Every line in the data below that holds "açıklaması" should be found and copied.

--- PROVIDED ENTRIES ---

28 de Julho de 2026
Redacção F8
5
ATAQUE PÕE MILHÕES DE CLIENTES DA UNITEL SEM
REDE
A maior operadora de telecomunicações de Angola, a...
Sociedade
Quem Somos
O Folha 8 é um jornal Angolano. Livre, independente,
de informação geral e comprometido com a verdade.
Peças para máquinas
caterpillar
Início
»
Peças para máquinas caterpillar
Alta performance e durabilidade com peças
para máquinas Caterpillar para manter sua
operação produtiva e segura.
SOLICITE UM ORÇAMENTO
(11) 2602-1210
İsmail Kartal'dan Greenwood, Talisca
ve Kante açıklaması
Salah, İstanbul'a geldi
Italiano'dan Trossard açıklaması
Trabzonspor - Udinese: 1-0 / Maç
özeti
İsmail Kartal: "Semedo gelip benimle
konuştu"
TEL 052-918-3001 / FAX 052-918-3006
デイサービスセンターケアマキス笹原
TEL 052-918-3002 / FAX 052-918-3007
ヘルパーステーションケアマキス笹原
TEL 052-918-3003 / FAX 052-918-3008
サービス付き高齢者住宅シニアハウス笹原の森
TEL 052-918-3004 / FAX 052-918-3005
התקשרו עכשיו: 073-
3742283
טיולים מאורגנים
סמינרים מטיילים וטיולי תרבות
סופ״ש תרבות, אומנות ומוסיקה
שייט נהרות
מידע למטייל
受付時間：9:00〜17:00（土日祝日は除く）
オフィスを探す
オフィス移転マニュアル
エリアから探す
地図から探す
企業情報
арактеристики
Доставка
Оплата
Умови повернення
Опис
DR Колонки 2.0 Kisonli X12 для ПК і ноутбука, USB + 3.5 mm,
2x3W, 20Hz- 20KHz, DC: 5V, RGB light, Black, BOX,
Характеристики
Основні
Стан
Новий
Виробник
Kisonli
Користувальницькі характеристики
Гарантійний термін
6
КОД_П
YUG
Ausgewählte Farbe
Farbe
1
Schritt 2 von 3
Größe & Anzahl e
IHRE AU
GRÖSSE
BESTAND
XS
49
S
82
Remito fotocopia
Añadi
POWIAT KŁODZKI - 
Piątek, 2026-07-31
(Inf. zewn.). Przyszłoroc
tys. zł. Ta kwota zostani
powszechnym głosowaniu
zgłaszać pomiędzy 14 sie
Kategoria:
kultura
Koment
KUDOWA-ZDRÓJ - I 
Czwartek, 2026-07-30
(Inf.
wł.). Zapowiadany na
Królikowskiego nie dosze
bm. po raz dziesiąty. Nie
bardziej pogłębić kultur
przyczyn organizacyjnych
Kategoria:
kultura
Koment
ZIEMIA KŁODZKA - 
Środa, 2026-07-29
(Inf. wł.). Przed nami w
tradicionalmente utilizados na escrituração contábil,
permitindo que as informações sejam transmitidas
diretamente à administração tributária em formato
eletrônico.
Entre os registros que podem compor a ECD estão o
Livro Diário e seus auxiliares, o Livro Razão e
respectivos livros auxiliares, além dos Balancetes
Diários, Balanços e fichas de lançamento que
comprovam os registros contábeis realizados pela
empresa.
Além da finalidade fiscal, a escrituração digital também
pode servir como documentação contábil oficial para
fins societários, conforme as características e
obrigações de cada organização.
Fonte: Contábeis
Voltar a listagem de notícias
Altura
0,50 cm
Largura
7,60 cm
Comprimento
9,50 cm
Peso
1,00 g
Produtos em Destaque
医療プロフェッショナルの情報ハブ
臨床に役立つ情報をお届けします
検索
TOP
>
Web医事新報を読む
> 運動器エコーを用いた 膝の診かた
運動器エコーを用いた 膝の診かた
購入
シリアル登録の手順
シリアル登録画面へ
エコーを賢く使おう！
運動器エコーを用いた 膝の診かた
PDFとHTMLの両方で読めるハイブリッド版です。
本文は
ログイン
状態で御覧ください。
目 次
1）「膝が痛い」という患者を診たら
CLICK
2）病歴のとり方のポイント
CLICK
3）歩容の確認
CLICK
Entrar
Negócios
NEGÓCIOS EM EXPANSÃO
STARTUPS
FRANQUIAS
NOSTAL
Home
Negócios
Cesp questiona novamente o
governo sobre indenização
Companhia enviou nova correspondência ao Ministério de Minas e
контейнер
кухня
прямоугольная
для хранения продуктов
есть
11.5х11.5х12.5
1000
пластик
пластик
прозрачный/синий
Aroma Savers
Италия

---

* _RESULT OF THE EXERCISE_:
ve Kante açıklaması
Italiano'dan Trossard açıklaması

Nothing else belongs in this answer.